BAĞIMSIZLIĞIN ATILDIĞI İLK VATAN TOPRAĞI SAMSUN
Bu kenti bu kadar önemli kılan coğrafi konumumuydu yoksa dönemin şartlarımıydı?
S. Eriş Ülger: Samsun, Yüce Türk Ulusunun hürriyet ve bağımsızlığının tohumunun atıldığı ilk vatan toprağıdır. Kısa bir zaman önce Remzi Kitabevi tarafından basılan Zafere Giden Yol başlıklı kitabımda 1900 yıllarının şirin sahil şehri Samsun için şunları yazmıştım: Samsun'un ilk ismi Amisos tur. Kentin İyonyalılar tarafından MÖ 3500 yılında kurulduğu sanılmaktadır. Denizden gelebilecek tehlikelere karşı koruyabilmek için, kıyıdan uzak vadi içinde ve yamaç eteklerinde kurulmuştu.
EN ESKİ YERLEŞİM YERİ CANİK
Samsun Selçuklu Türkleri tarafından fethedildikten sonra Samsun ismini almış ve il sınırları ile çevrili bölgeye de Canik denilmiştir. Siyasi tarihi Hititlere kadar dayanır. Hititlerin Moğol-Türk veya Turani oldukları sanılmaktadır. İyonyalılardan sonra Samsun ve civarını Kafkaslardan gelen Kimmerler işgal etmişlerdi. Daha sonra Frikyalılar ve sonrada Persler buraların hâkimi oldular. MÖ IV. asırda Makedonya Kralı İskender, Persleri yenerek Anadolu'yu ve İran'ı istilâ etti.

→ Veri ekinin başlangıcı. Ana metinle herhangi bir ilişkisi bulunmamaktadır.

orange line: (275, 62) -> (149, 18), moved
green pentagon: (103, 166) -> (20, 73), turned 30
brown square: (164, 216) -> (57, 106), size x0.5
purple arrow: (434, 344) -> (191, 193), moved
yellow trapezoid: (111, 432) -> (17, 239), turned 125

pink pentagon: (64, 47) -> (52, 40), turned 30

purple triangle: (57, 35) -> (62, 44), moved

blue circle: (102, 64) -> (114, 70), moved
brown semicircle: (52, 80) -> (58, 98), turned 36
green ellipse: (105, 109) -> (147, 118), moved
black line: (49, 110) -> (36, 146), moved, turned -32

PİSKOPOSLUĞUN MERKEZİ OLDU
MÖ I. yüzyılda ise Samsun dahil bütün Anadolu, Roma İmparatorluğu'nun hakimiyeti altına girdi. MS 395 yılında Roma İmparatorluğu ikiye bölününce, bu bölge Doğu Roma İmparatorluğunun payına düştü. Bizans İmparatoru Justinianus zamanında şehir gelişti ve Piskoposluk merkezi oldu.
TARİHTE SAMSUN HEP ÖNEMLİYDİ
1071 yılında Malazgirt zaferinden sonra Selçuklu Türklerinden Anadolu Fatihi Kutalmışoğlu Süleyman Şah'ın komutasındaki Türk ordusu bütün Anadolu gibi bu bölgeyi de ele geçirdi. Haçlı seferleri sırasında, şehri terk eden Selçuklular kendilerini korumak gayesi ile Anadolu içlerine çekildiler. Cenevizlilerin Karadeniz ticaretini ellerine geçirmelerinden sonra Samsun Limanı'nın önemi arttı.

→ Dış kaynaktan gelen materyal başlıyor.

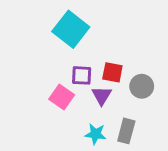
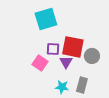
cyan square: (71, 29) -> (46, 19), turned 35
red square: (112, 72) -> (73, 47), size x1.6

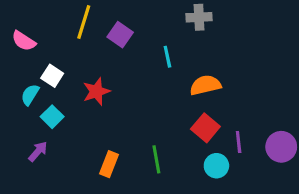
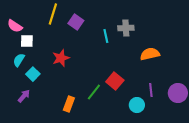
gray cross: (199, 17) -> (126, 28), moved
white square: (52, 76) -> (27, 41), moved, turned -32
orange semicircle: (205, 85) -> (150, 54), moved
red square: (205, 128) -> (115, 81), moved
green line: (156, 159) -> (94, 92), moved, turned 48

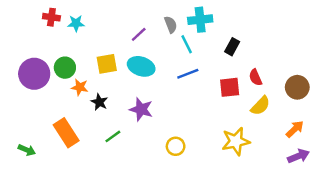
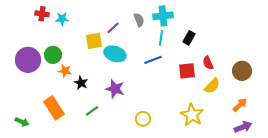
cyan line: (187, 44) -> (161, 38), moved, turned 35
yellow square: (107, 64) -> (94, 41), moved
yellow star: (236, 141) -> (192, 115), turned -30

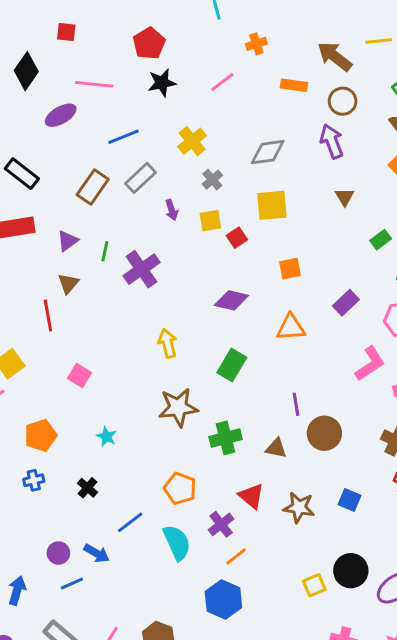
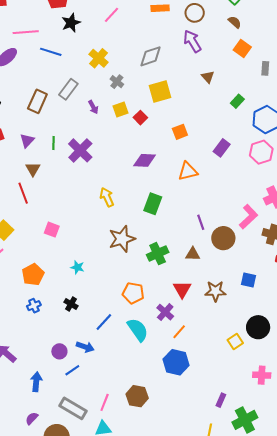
blue line: (123, 137) -> (51, 52), moved, turned 50
pink L-shape: (370, 364) -> (248, 217), moved
red triangle: (251, 496) -> (182, 289), turned 30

Selçuklu Sultanlarından Sultan Keykavus ve kardeşi Alâeddin Keykubat, Trabzon Rum İmparatorluğu'nu, doğuya iterek bu bölgedeki hâkimiyetine son verdi. Keykavus kardeşler sırasında Samsun ikiye ayrıldı. Bugünkü Samsun'un bulunduğu yerde Müslüman Samsun ile birkaç kilometre Kuzeybatıda çoğunluğunu Müslüman olmayanların teşkil ettiği Ceneviz Ticaret Sitesi olan Gâvur Samsun vardı. Ceneviz Sitesi olan Gâvur Samsun XV.yüzyılın başında Osmanlı hâkimiyetine girdi. Anadolu Birliği'ni sağlamak isteyen Sultan Çelebi Mehmet, Amasya Sancak Bey'i olan Şehzade Murat'ın Lalası Rum Beylerbeyi Biçeroğlu Hamza Bey komutasındaki bir orduyu buraya gönderdi. Hamza Bey, şehri karadan kuşattı. Karşı gelemeyen Cenevizliler şehri ateşe vererek gemilere binip kaçtılar. Böylece şehir Osmanlıların eline geçti.

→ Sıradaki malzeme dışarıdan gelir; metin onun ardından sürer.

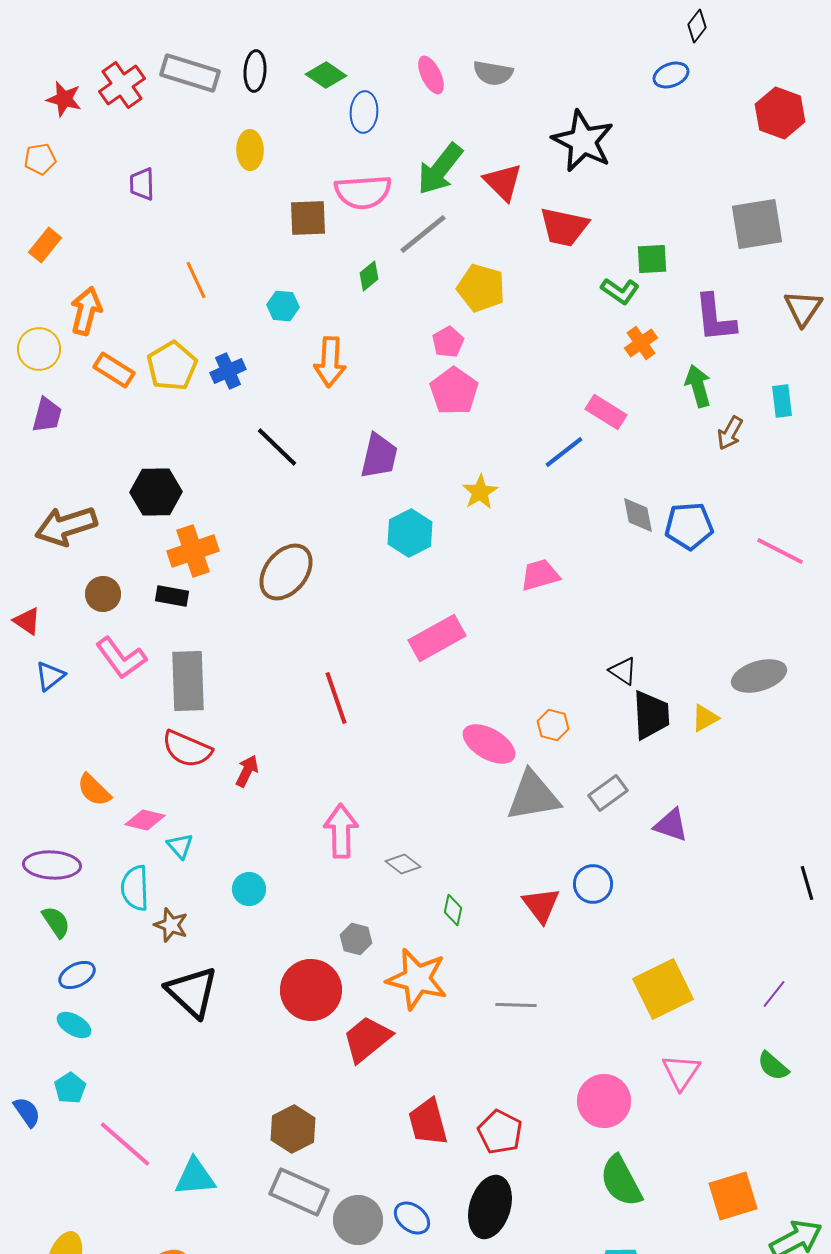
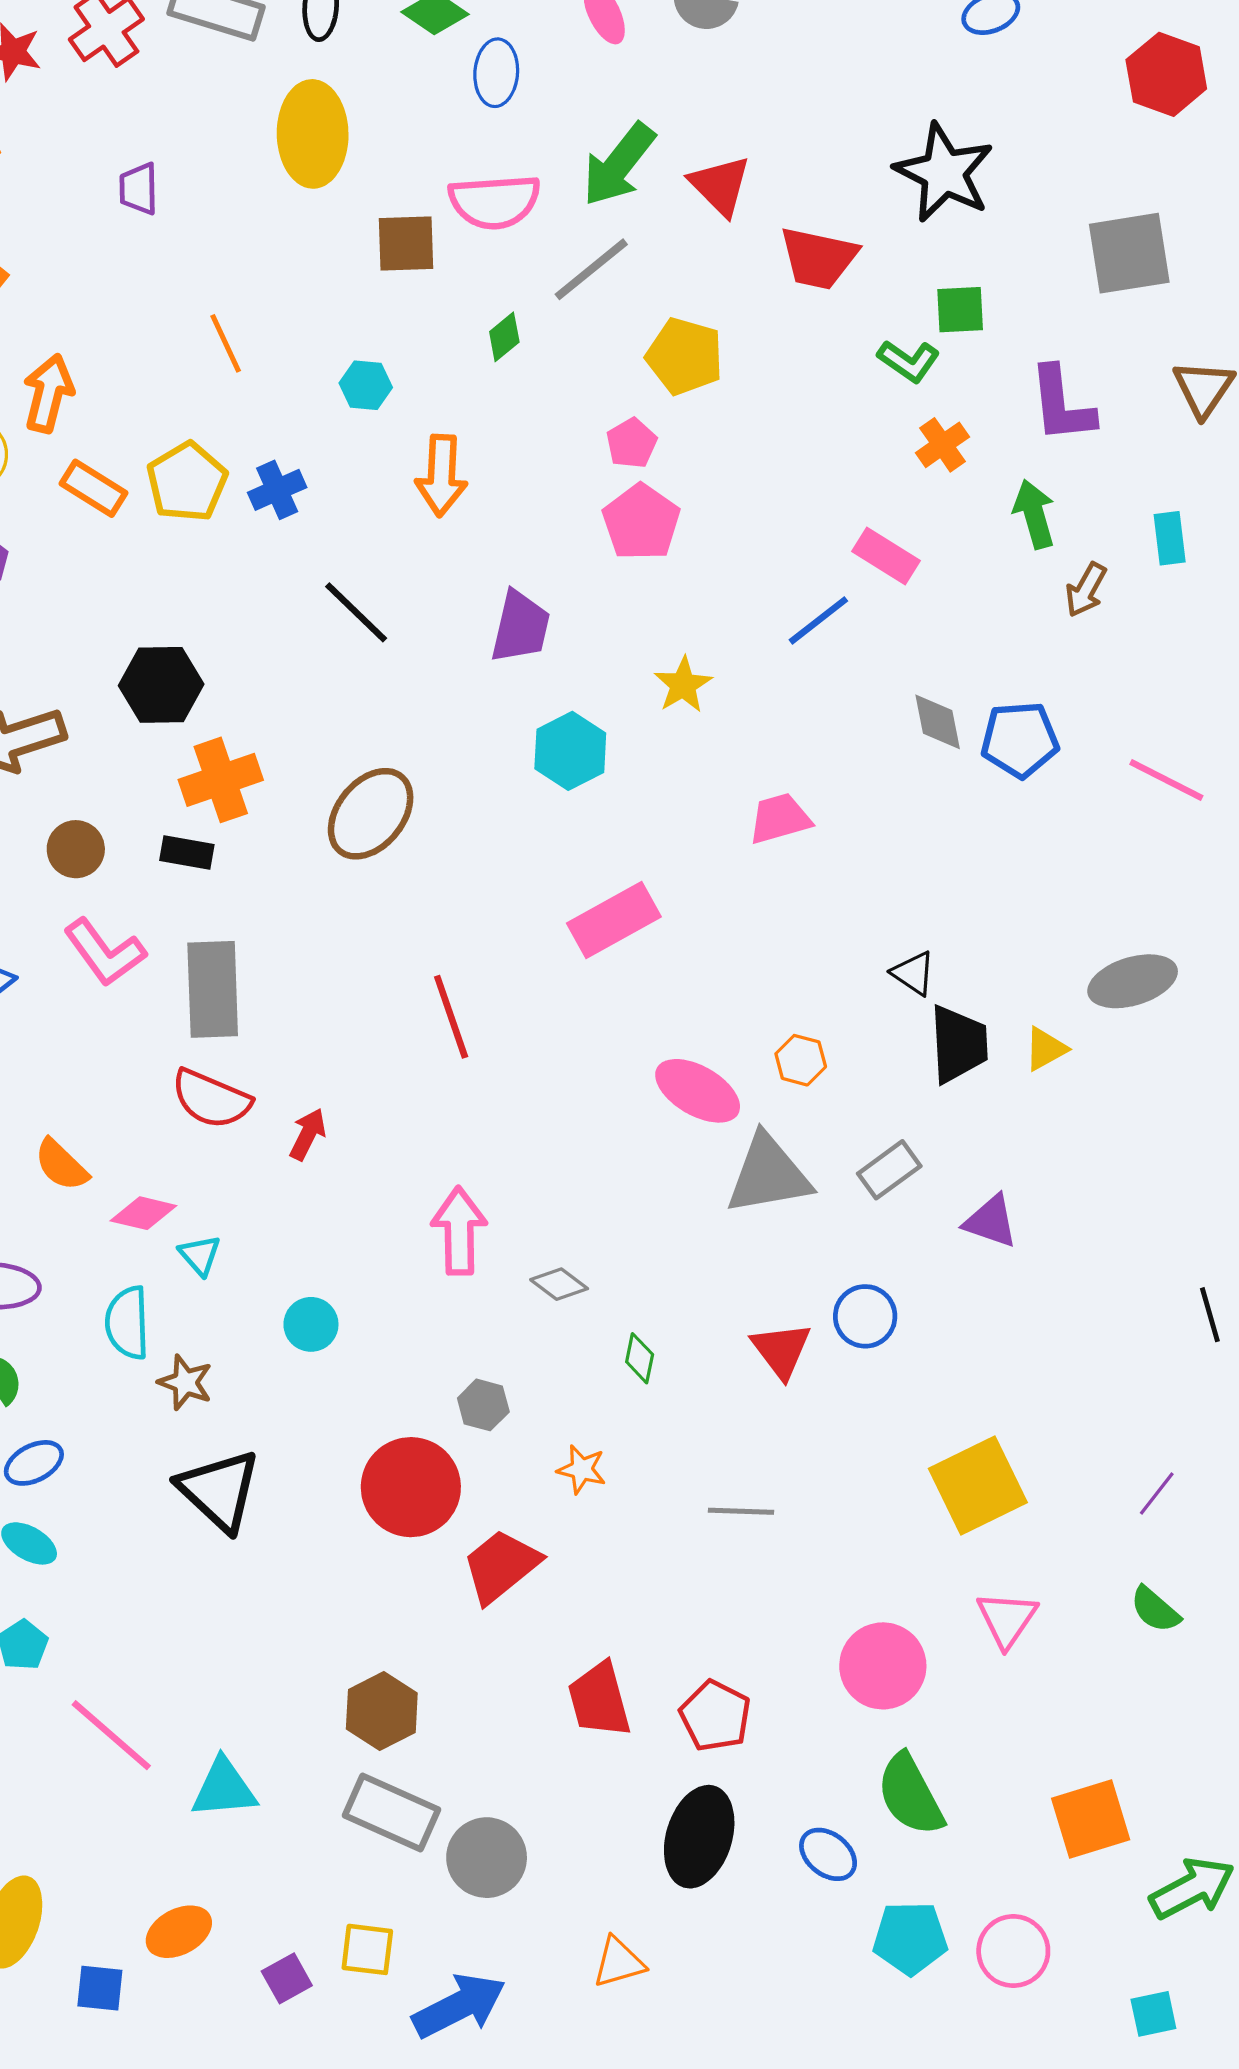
black star: (583, 141) -> (944, 173), moved
yellow ellipse: (250, 150) -> (313, 134), size x1.6
orange star: (417, 979) -> (582, 1469), size x0.5
blue ellipse: (412, 1218) -> (828, 1854), moved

İsfendiyaroğlu Hızır Bey'in hâkimiyetindeki Müslüman Samsun, mücadele vermeden Hamza Bey'in hâkimiyetini kabul etti.
Samsun, Anadolu Selçuklu Devleti çökmek üzere iken, Canik Beyliği'nin Başşehri oldu.1398'de Yıldırım Beyazıt Han, Samsun'u alarak, Toroslar'a ve Fırat'a kadar Anadolu'yu Osmanlı hâkimiyeti altında birleştirdi.1402'de Ankara Savaşında Yıldırım Beyazıt Han'ı yenen Timur, Samsun'u Kubadoğlu Cüneyt Bey'e armağan etti. Fakat birkaç yıl sonra Cüneyt Bey'i öldüren Tacettinoğlu Hasan Bey Samsun'un hâkimi oldu. Daha sonrada Kastamonu'da oturan İsfendiyar (Candar) Oğulları'nın eline geçen Samsun'u, 1413'te Çelebi Mehmet bizzat zapt ederek Osmanlı topraklarına kattı.Osmanlı devrinde Samsun, Canik Sancağı (Vilâyeti) adıyla Rumiye-i Suğra Beylerbeyliğinin bir vilâyeti idi. Tanzimat'tan sonra Trabzon Vilâyeti'nin dört sancağından biri oldu.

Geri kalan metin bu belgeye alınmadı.